**Exercise goal**
Although the records contain pictures, repeat only the text of every line exactly.
:: Raw data ::
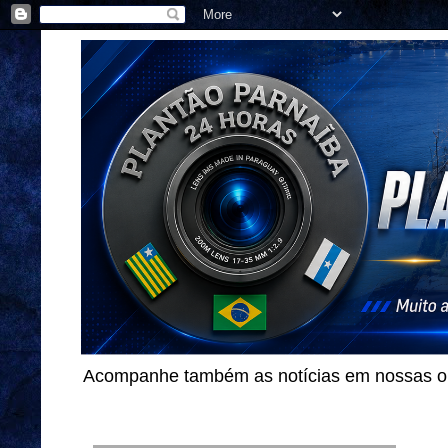
Acompanhe também as notícias em nossas out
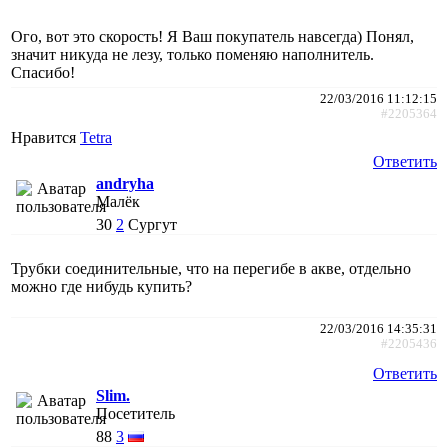
Ого, вот это скорость! Я Ваш покупатель навсегда) Понял,
значит никуда не лезу, только поменяю наполнитель.
Спасибо!
22/03/2016 11:12:15
#2205364
Нравится
Tetra
Ответить
andryha
Малёк
30
2
Сургут
Трубки соединительные, что на перегибе в акве, отдельно
можно где нибудь купить?
22/03/2016 14:35:31
#2205436
Ответить
Slim.
Посетитель
88
3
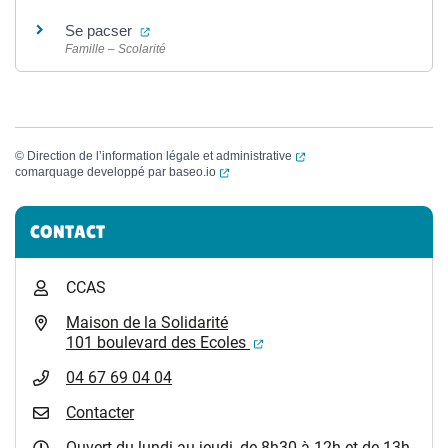
(ouverture dans un nouvel onglet)
Se pacser
Famille – Scolarité
(ouverture dans un nouvel
©
Direction de l’information légale et administrative
(ouverture dans un nouvel onglet)
comarquage developpé par
baseo.io
Informations complémentaires
CONTACT
CCAS
Maison de la Solidarité
(ouverture dans un nouvel
101 boulevard des Ecoles
04 67 69 04 04
Contacter
Ouvert du lundi au jeudi, de 8h30 à 12h et de 13h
:::
**Solution for this exercise**
Acompanhe também as notícias em nossas out
Ого, вот это скорость! Я Ваш покупатель навсегда) Понял,
значит никуда не лезу, только поменяю наполнитель.
Спасибо!
22/03/2016 11:12:15
#2205364
Нравится
Tetra
Ответить
andryha
Малёк
30
2
Сургут
Трубки соединительные, что на перегибе в акве, отдельно
можно где нибудь купить?
22/03/2016 14:35:31
#2205436
Ответить
Slim.
Посетитель
88
3
(ouverture dans un nouvel onglet)
Se pacser
Famille – Scolarité
(ouverture dans un nouvel
©
Direction de l’information légale et administrative
(ouverture dans un nouvel onglet)
comarquage developpé par
baseo.io
Informations complémentaires
CONTACT
CCAS
Maison de la Solidarité
(ouverture dans un nouvel
101 boulevard des Ecoles
04 67 69 04 04
Contacter
Ouvert du lundi au jeudi, de 8h30 à 12h et de 13h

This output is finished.